BROTHERHOOD OF SLEEPING CAR PORTERS
THE PULLMAN COMPANY
STATEMENT OF CLAIM: * * * for and in behalf of T. H. Ocampo, who is now, and for sometime past has been, employed by The Pullman Company as an attendant operating out of the Chicago Commissary District.
Because The Pullman Company did, under date of January 26, 1954 take disciplinary action against Attendant Ocampo by assessing his record with a "Warning," which action was unjust, unreasonable; arbitrary, and in abuse of the Company's discretion.
And further, because it was not proved beyond a reasonable doubt that Attendant Ocampo was guilty of the charge as is provided for in the rules of the Agreement between The Pullman Company and Porters, Attendants, Maids and Bus Boys in the service of The Pullman Company in the United States of America and Canada represented by the Brotherhood of Sleeping Car Porters, Revised, Effective January 1, 1953.
And further, for the record of Attendant Ocampo to be cleared of the charge in the instant case, and for the penalty (a Warning) to be expunged from his record.
OPINION OF BOARD: Claimant T. H. Ocampo, with 26 years of service and a previous good record was disciplined by reason of an incident occurring while he was on duty as attendant on car Spokane Club, Line 562, Chicago, Illinois-Seattle, Washington. The record shows as developed at the hearing given Claimant that he was serving drinks on this club car to a party en route to attend a convention or a meeting of an association, and that quite a number of drinks were served prior to the alleged incident which resulted in Claimant being disciplined to the extent of a "Warning" being placed against his record. He was charged with having been disrespectful to a passenger. However, the passenger to whom it is alleged the disrespectful words were addressed, made no complaint. The only evidence from passengers being from a man who stated he was in the club car when the incident occurred, but who was not a member of the party being served with drinks, his status apparently being that of a person observing the conduct of other persons in the car.
It is apparent from the mildness of the disciplinary action taken that there was a doubt in the mind of Carrier's hearing officer with reference to the evidence presented at the hearing that Claimant was guilty as charged.
We consider from the evidence that this is a case in which honest minds might differ and believe there is a reasonable doubt as to Claimant's conduct which should inure to his benefit. However, we reaffirm our previous Awards in the matter of the refusal to answer quesions in hearings of discipline cases on the part of the one accused. We cannot condone this practice of the Organ'ization's Representative in refusing to permit the answering of questions seeking to develop the truth in the matter under consideration, on the theory that rules of evidence in criminal proceedings prevail in these bearings. These hearings are conducted in accordance with contract provisions and are civil in character, not criminal, are also informal and do not come within rigid rules of proceure as in court actions involving the trial of a person charged with a crime. See on this subject Awards 4749, 5104, 5974 and 6120.
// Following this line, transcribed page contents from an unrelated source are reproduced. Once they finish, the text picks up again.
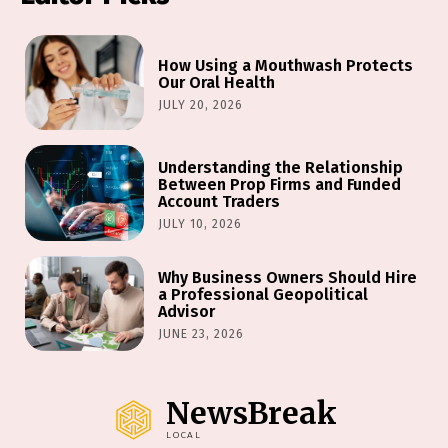
How Using a Mouthwash Protects
Our Oral Health
JULY 20, 2026
Understanding the Relationship
Between Prop Firms and Funded
Account Traders
JULY 10, 2026
Why Business Owners Should Hire
a Professional Geopolitical
Advisor
JUNE 23, 2026
NewsBreak
LOCAL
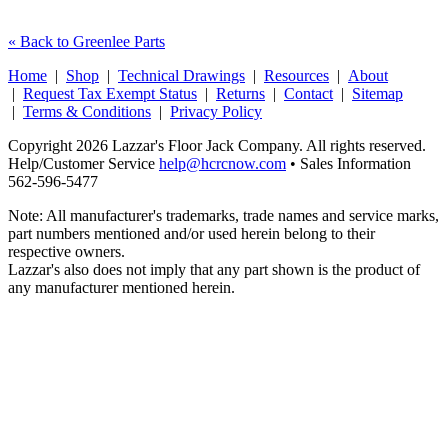
« Back to Greenlee Parts
Home
|
Shop
|
Technical Drawings
|
Resources
|
About
|
Request Tax Exempt Status
|
Returns
|
Contact
|
Sitemap
|
Terms & Conditions
|
Privacy Policy
Copyright 2026 Lazzar's Floor Jack Company. All rights reserved.
Help/Customer Service
help@hcrcnow.com
• Sales Information
562‑596‑5477
Note: All manufacturer's trademarks, trade names and service marks,
part numbers mentioned and/or used herein belong to their
respective owners.
Lazzar's also does not imply that any part shown is the product of
any manufacturer mentioned herein.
In the instant case we do not believe the evidence to be of a character warranting the action taken as there seems to be a decided and reasonable doubt in favor of Claimant on this record.
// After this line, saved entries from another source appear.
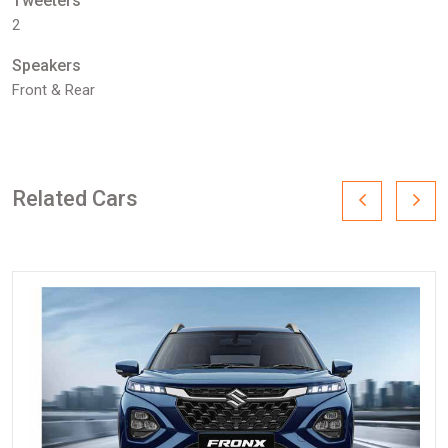
Tweeters
2
Speakers
Front & Rear
Related Cars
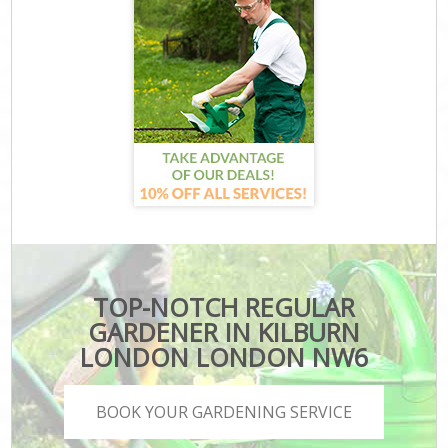
TOP-NOTCH REGULAR
GARDENER IN KILBURN
LONDON LONDON NW6
BOOK YOUR GARDENING SERVICE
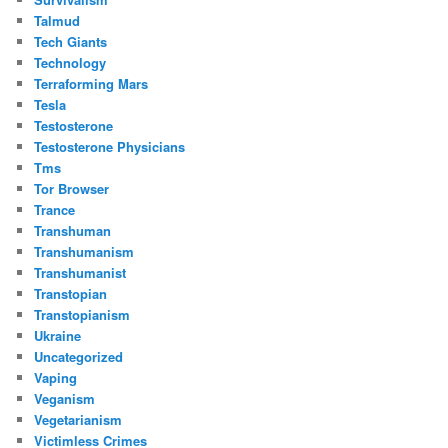
Talmud
Tech Giants
Technology
Terraforming Mars
Tesla
Testosterone
Testosterone Physicians
Tms
Tor Browser
Trance
Transhuman
Transhumanism
Transhumanist
Transtopian
Transtopianism
Ukraine
Uncategorized
Vaping
Veganism
Vegetarianism
Victimless Crimes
FINDINGS: The Third Division of the Adjustment Board, after giving the parties to this dispute due notice of hearing thereon, and upon the whole record and all the evidence, finds and holds:
That the Carrier and the Employes involved in this dispute are respectively Carrier and Employes within the meaning of the Railway Labor Act, as approved June 21, 1954;
That this Division of the Adjustment Board has jurisdiction over the dispute involved herein; and
That the Agreement was violated and the claim is sustained and Claimant's record should be cleared.